I’ve been in need of comfort lately. The nights seem very long and are broken by hours of insomnia, during which I flop around the bed, sweating and fretting and reminding myself how shitty I’m going to feel at work the next day if I can’t get back to sleep. Last night is a case in point, because I woke at 12:30 and made an unsuccessful bid at reclaiming some of those lost hours, but had to throw in the towel at 4:00 and just get on with my day.
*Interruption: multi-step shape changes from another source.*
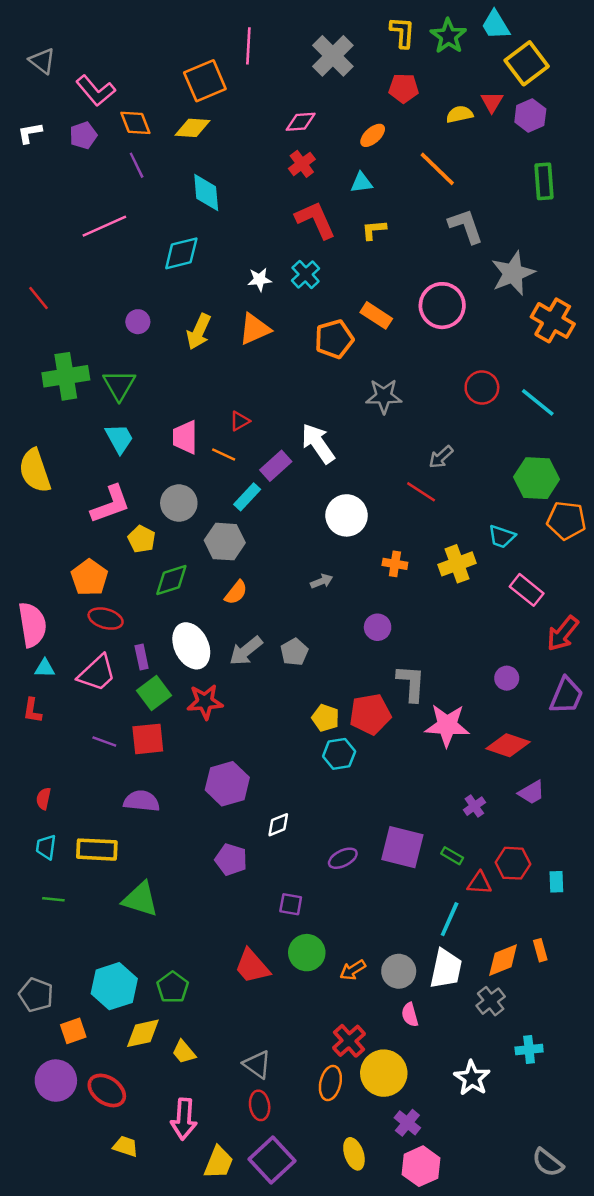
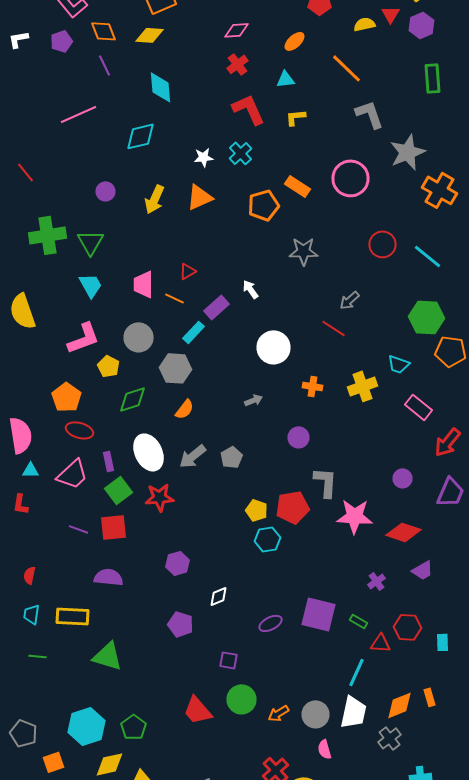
white arrow: (318, 443) -> (250, 289), size x0.6
purple hexagon: (227, 784) -> (178, 563), size x0.7

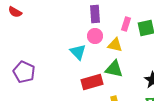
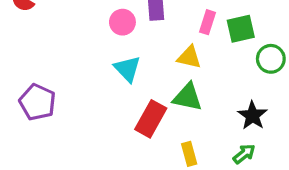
pink circle: (95, 36) -> (122, 22), moved
red rectangle: (92, 82) -> (151, 119), turned -45

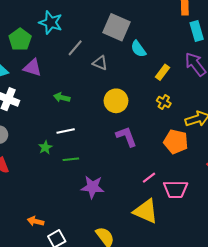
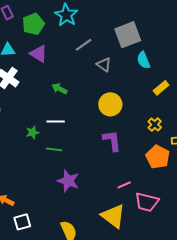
gray square: (117, 27) -> (128, 35), turned 32
yellow cross: (164, 102) -> (155, 124), moved

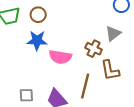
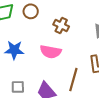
blue star: (37, 40) -> (14, 50), moved
brown cross: (94, 49) -> (61, 25), moved

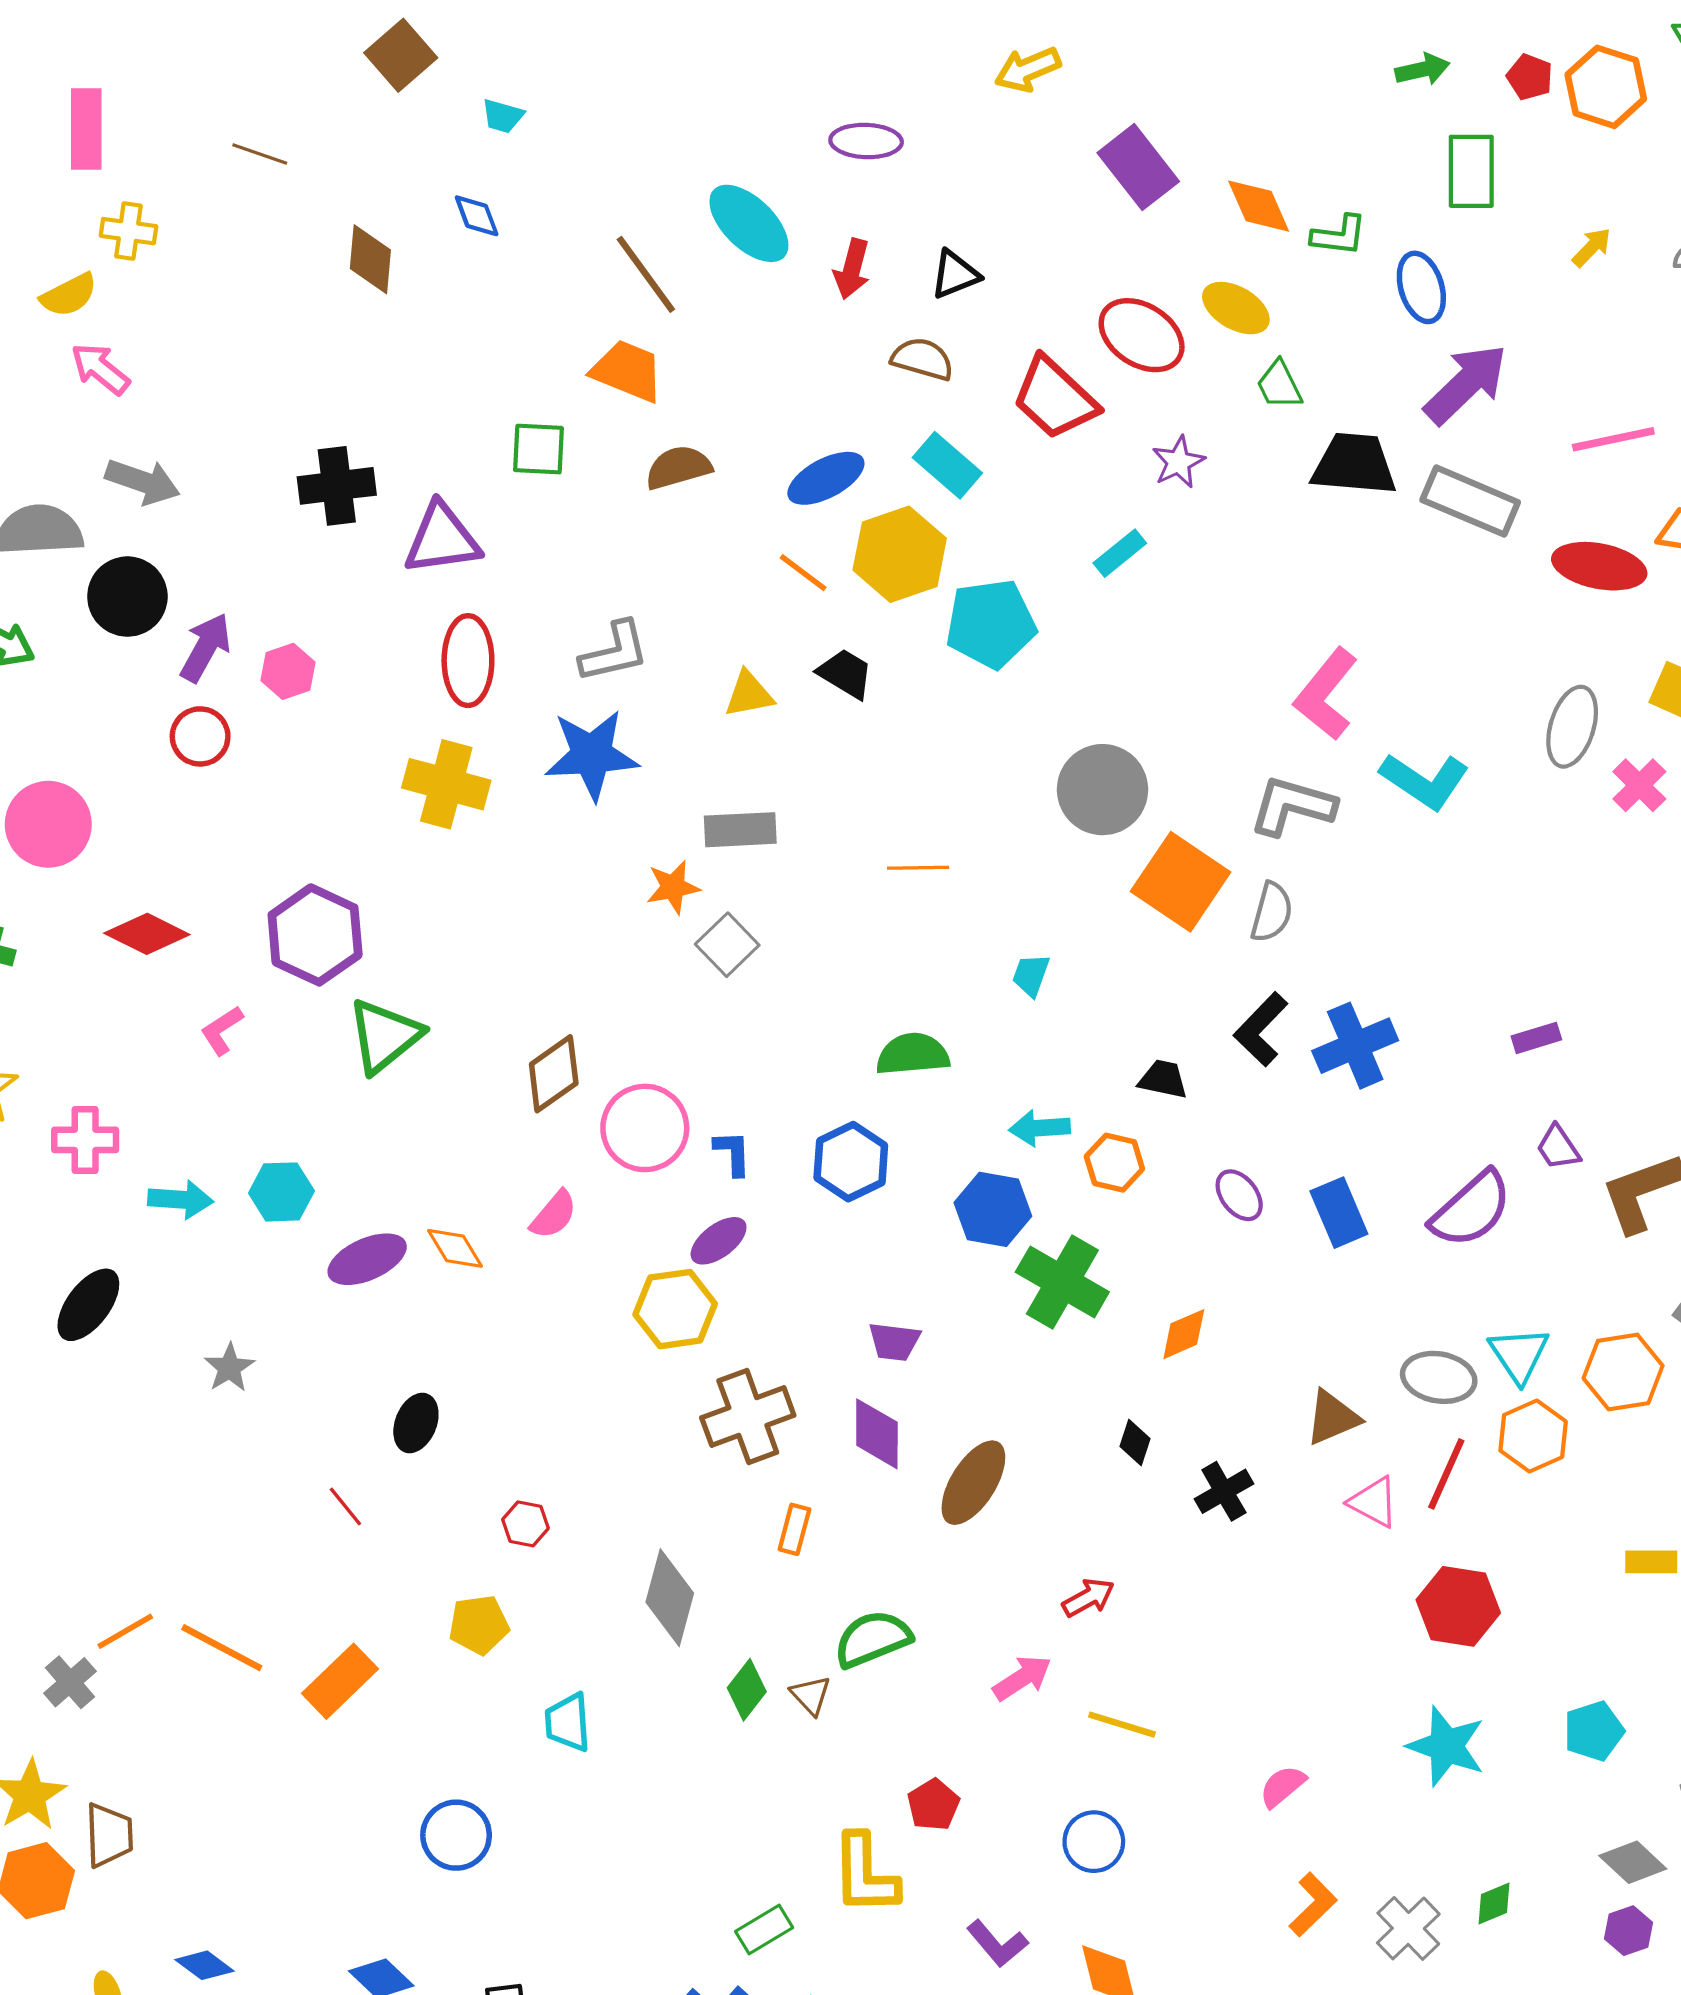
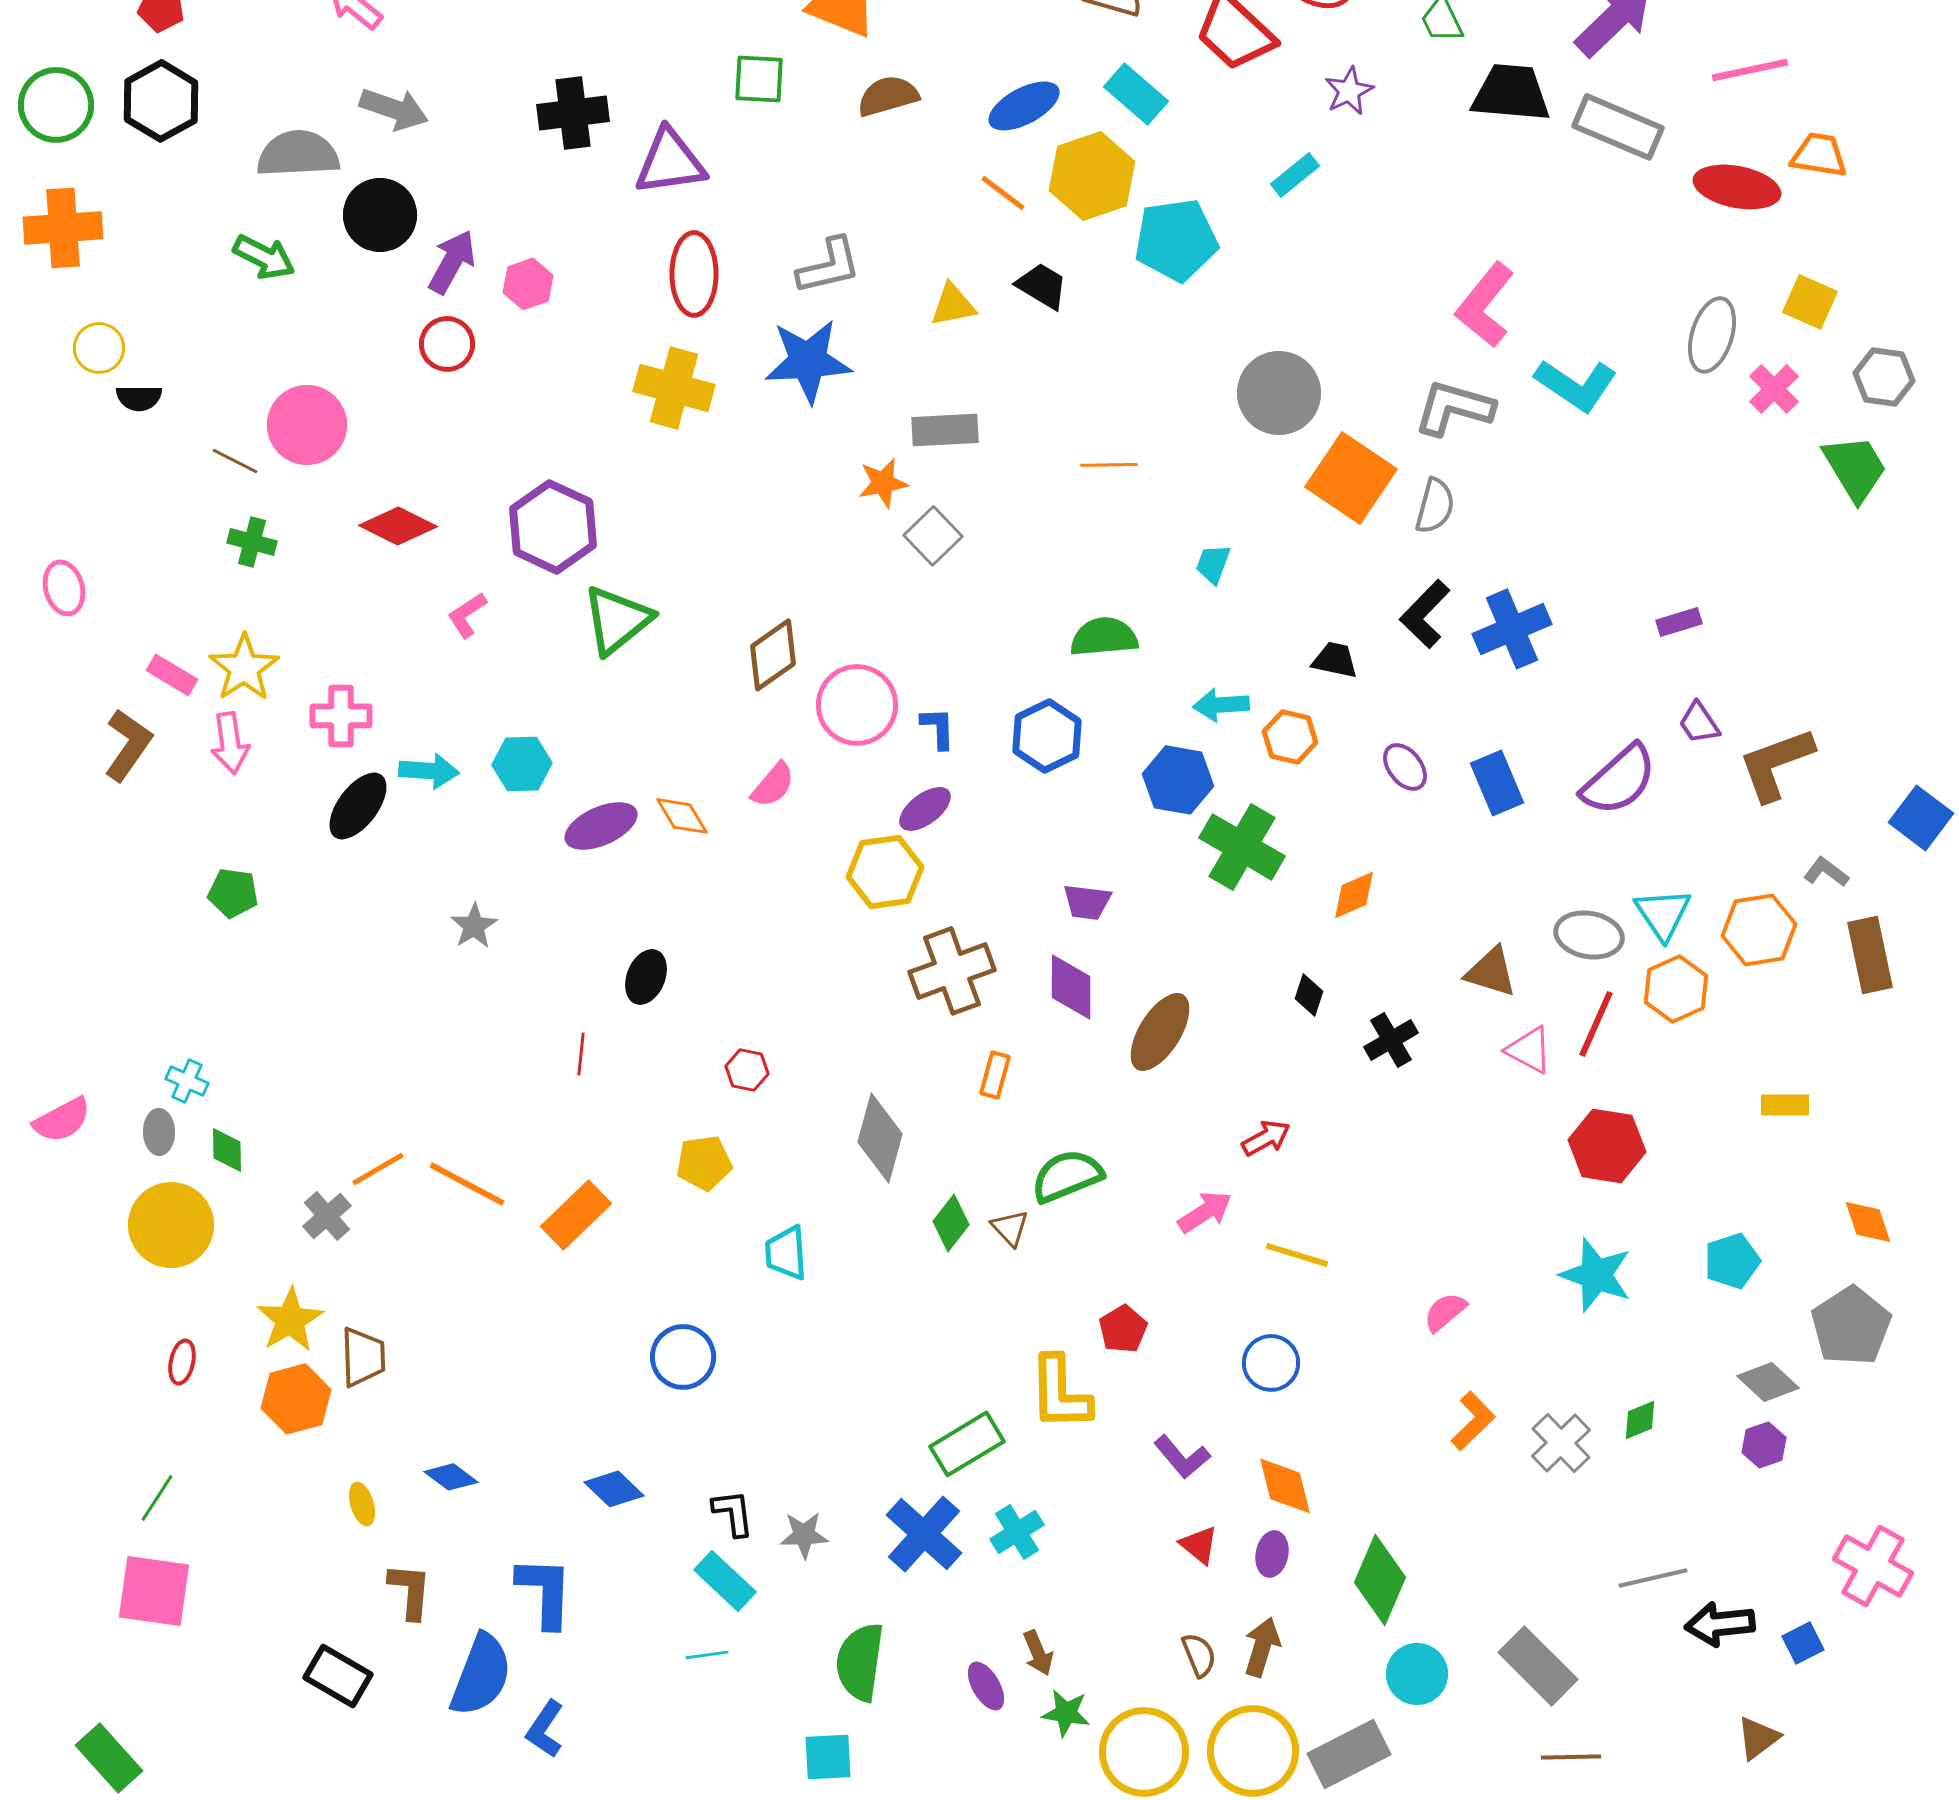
black ellipse: (88, 1305) -> (358, 806), moved
brown triangle: (1332, 1418) -> (1491, 972), turned 40
red line: (345, 1507) -> (581, 1054), turned 45
green rectangle: (764, 1930) -> (967, 1444), size x1.4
I’m like the rest of us, I assume, staring down the end of the world, trying to imagine how on earth these egomaniacs in charge of things are ever going to calm the fuck down and return to their corners and disentangle themselves and the rest of us from the almighty mess they have created. I worry about climate change and earthquakes, fires and tsunamis, the little dog’s spine and the husband’s job, about that asshole at work on Friday and how the gap on Tuesday’s schedule never got filled. I worry about my kids and whether they’re happy, whether they’re healthy, whether what I said to my daughter when she was nine has stuck in her mind and caused her any harm. I worry about the food in the fridge and why I always end up with extra zucchini—zucchini bread, zucchini noodles, zucchini roasted with red onion and pepper and tossed with a lemony orzo, but do I have a red pepper, do I have any orzo—about the fact that I’m out of moisturizer and will have to use body lotion on my face until I can get some more. This is the nature of worry; it’s a devolution from the profound to the ridiculous, leaving no concern unturned.
Sometimes it helps to switch on the TV at night and listen to a documentary I’ve played a hundred times before. One of my favorites is a Netflix special called A Trip to Infinity, which discusses, as you might imagine, the nature of infinity, the idea that you can always count one more. I find the scale of the universe an inexpressible comfort on nights like these. The idea of our smallness, of life’s infinite chances to flourish elsewhere, the finite lifespan even of our lonely blue planet, which will turn and turn and be warmed and cooled like the living body it is—all of this is liberating. Mind-opening. It takes the pressure off, just knowing that we can’t know, vivid though our imaginings might be. The truth is so vast and the universe so mysterious, so haunting and lovely, that even our most frightening realities here on Earth can’t dim its spectral light.
Of course our worries are still real. We aren’t operating at the scale of planks or planets, we’re people, who have zucchini in the fridge and war in the backyard. But for me it helps to place our lives in the cosmos and let some of that shit go for a while. Others would say, Give it to God. I would rephrase, though the sentiment is pretty close.
Dawn is coming. The day will bring whatever it does. And it will be okay.